Técnica tradicional reforestación China
Técnica tradicional reforestación ChinaBaiduWiki

A día de hoy, tampoco hace falta que el proyecto dependa exclusivamente del esfuerzo humano, ya que en regiones como el desierto de Mu Us, los robots de segunda generación ya han automatizado todo el proceso.

Son mucho más rápidos y son capaces de realizar perforaciones, insertar la plántula, regar las raíces y hacer la tierra más compacta en apenas unos 5 segundos, gracias a la inteligencia artificial y a la conducción autónoma. En la práctica, pueden trabajar las 24 horas del día con un coste un 70% menor que el de un humano.

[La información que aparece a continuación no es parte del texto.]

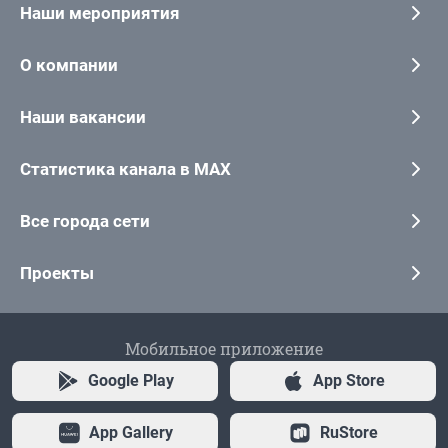
Наши мероприятия
О компании
Наши вакансии
Статистика канала в MAX
Все города сети
Проекты
Мобильное приложение
Google Play
App Store
App Gallery
RuStore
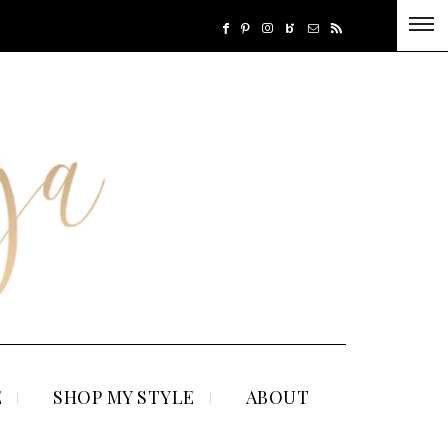
E
SHOP MY STYLE
ABOUT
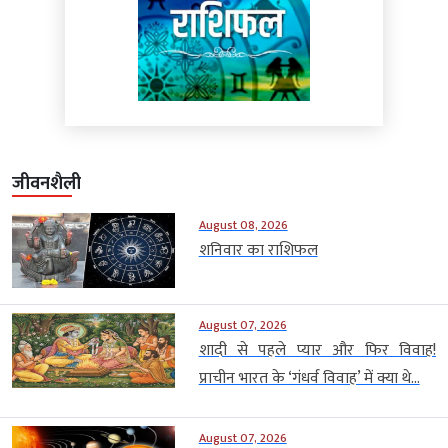
जीवनशैली
August 08, 2026
शनिवार का राशिफल
August 07, 2026
शादी से पहले प्यार और फिर विवाह!
प्राचीन भारत के ‘गंधर्व विवाह’ में क्या थे...
August 07, 2026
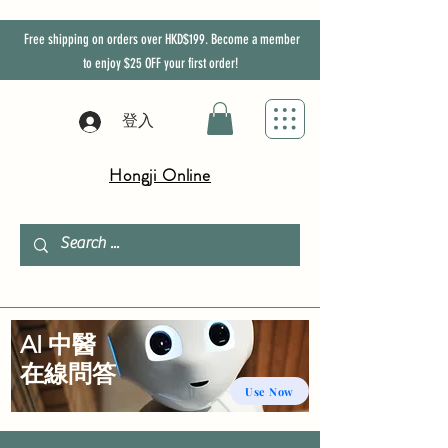
Free shipping on orders over HKD$199. Become a member
to enjoy
$25
OFF
your first order!
登入
Hongji Online
AI 中醫
​在線問答
Use Now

Para las zonas menos accesibles, aquellas en las que no pueden entrar este tipo de robots, China hace uso de drones que llevan las plántulas sobre estos terrenos remotos y repletos de dunas.

Con el objetivo de medir correctamente toda la evolución de este proyecto, también China ha realizado una gran instalación de sensores inteligentes y usa imágenes por satélite, así como aprendizaje automático, para la detección temprana de posibles incendios forestales, plagas o la degradación del suelo.

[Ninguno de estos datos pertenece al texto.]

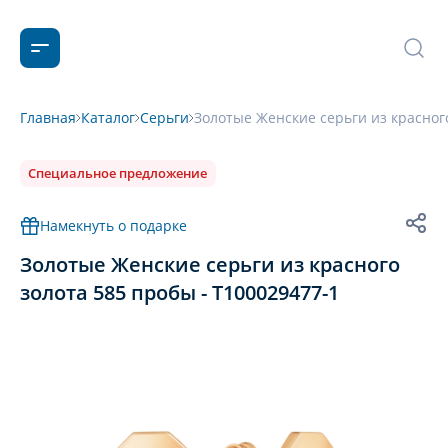
Главная
Каталог
Серьги
Золотые Женские серьги из красного
Специальное предложение
Намекнуть о подарке
Золотые Женские серьги из красного
золота 585 пробы - Т100029477-1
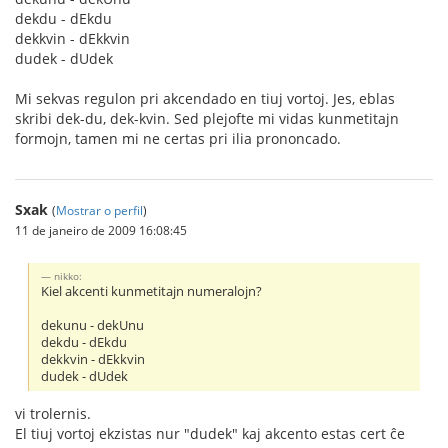
dekdu - dEkdu
dekkvin - dEkkvin
dudek - dUdek
Mi sekvas regulon pri akcendado en tiuj vortoj. Jes, eblas
skribi dek-du, dek-kvin. Sed plejofte mi vidas kunmetitajn
formojn, tamen mi ne certas pri ilia prononcado.
Sxak
(
Mostrar o perfil
)
11 de janeiro de 2009 16:08:45
nikko:
Kiel akcenti kunmetitajn numeralojn?
dekunu - dekUnu
dekdu - dEkdu
dekkvin - dEkkvin
dudek - dUdek
vi trolernis.
El tiuj vortoj ekzistas nur "dudek" kaj akcento estas cert ĉe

Como previsión para el futuro, China busca tener una cobertura forestal del 25,8% en 2030, además de revisar un plan que englobe todas las características de este tipo de proyectos a largo plazo, como el estrés hídrico de la región o la humedad de la misma.

En este sentido, ya han aparecido grandes novedades, como los parques solares en los que las ovejas campan a sus anchas; esto debido a que los paneles solares favorecen la protección ante la erosión del suelo, lo que ha reverdecido muchas zonas de esta región.

La Gran Muralla Verde de China ha evolucionado así desde un proyecto casi de orfebrería hacia otro en el que la tecnología amplía aún más las posibilidades de hacer frente a zonas que, de otra forma, habrían acabado despobladas y sin ningún tipo de vegetación.